The main challenge is preventing defects like bubbles and injection lines and avoiding excessive internal stress after cooling.
Specialized injection molding machines and screws are required to ensure high injection speeds and uniform pressure and temperature to minimize internal stress.
This is a headlight lens made of PC material with a thickness of around 34mm, produced using a specialized injection molding machine. Since the gate scar is concealed after assembly, it doesn’t require aesthetic treatment.
The images show that the product is free from noticeable bubbles and injection lines, achieving a satisfactory level of quality.
2. Material Modification
The primary limitation on part wall thickness is physical filling. Adding calcium carbonate or talc to plastics can reduce material shrinkage. These additives don’t shrink and can alter the structural state of some plastics. Glass fiber reinforcement changes the crystallinity of some plastics, significantly reducing their shrinkage rate. However, adding these components is complex, as they can alter material gloss, reduce strength, and increase brittleness. In some applications, like food-grade plastics, most additives are not permissible.

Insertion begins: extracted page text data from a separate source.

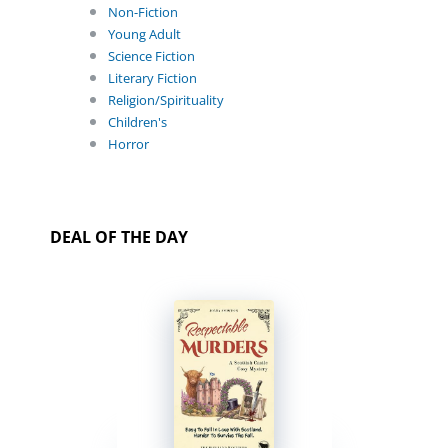
Non-Fiction
Young Adult
Science Fiction
Literary Fiction
Religion/Spirituality
Children's
Horror
DEAL OF THE DAY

In this example, it’s evident that material modification significantly reduces shrinkage, allowing for the production of products with greater wall thickness.
The white sample, made from standard PP (polypropylene), clearly exhibits substantial shrinkage, the concave in the middle is obvious. In such cases, even increasing packing pressure and time doesn’t mitigate this shrinkage.
The black sample, made from modified PP filled with long glass fibers, shows a notable improvement in flatness.
Since the same type of plastic can be overmolded, this offers great production flexibility. We can first produce a smaller part as a substrate, and do the over-molding to wrap the substrate, which can significantly increase the product’s wall thickness.
This is a plastic connector designed to withstand heavy loads, necessitating increased wall thickness. However, during a single injection molding process, a wall thickness of 8mm is the limit, as it already shows significant sink marks, and the molding time approaches 1 minute and 40 seconds. Yet, this 8mm thickness doesn’t meet the required strength criteria.
Now, by adopting an overmolding approach, the wall thickness can be increased to over 15mm, with the product’s flatness largely meeting the requirements.
The below animation illustrates how the substrate is designed to be encapsulated within the overmold. This significantly enhances the strength in the load-bearing areas of the part.
It can be said that using the overmolding approach is the most straightforward solution, as it is less constrained by the limitations of injection molding machines and the shortcomings of the modified materials mentioned above, though it does incur higher costs.
This requires two molds: one for the substrate and another for overmolding. The process is time-consuming and labor-intensive.
Additionally, increasing the number of overmolding layers (e.g., double or triple overmolding) can further thicken the walls, even producing solid plastic products. This is rare and costly, but it’s a possibility worth mentioning for informational purposes.
In conclusion, while injection molding typically favors thin, uniform walls, certain applications necessitate thicker walls. Overcoming challenges like uneven cooling, increased internal stress, and potential defects requires advanced techniques such as enhancing machine performance, modifying materials, and employing overmolding. This article underscores that while producing thick-walled parts is complex, with careful planning and execution, it is possible to achieve quality and functionality in these specialized products.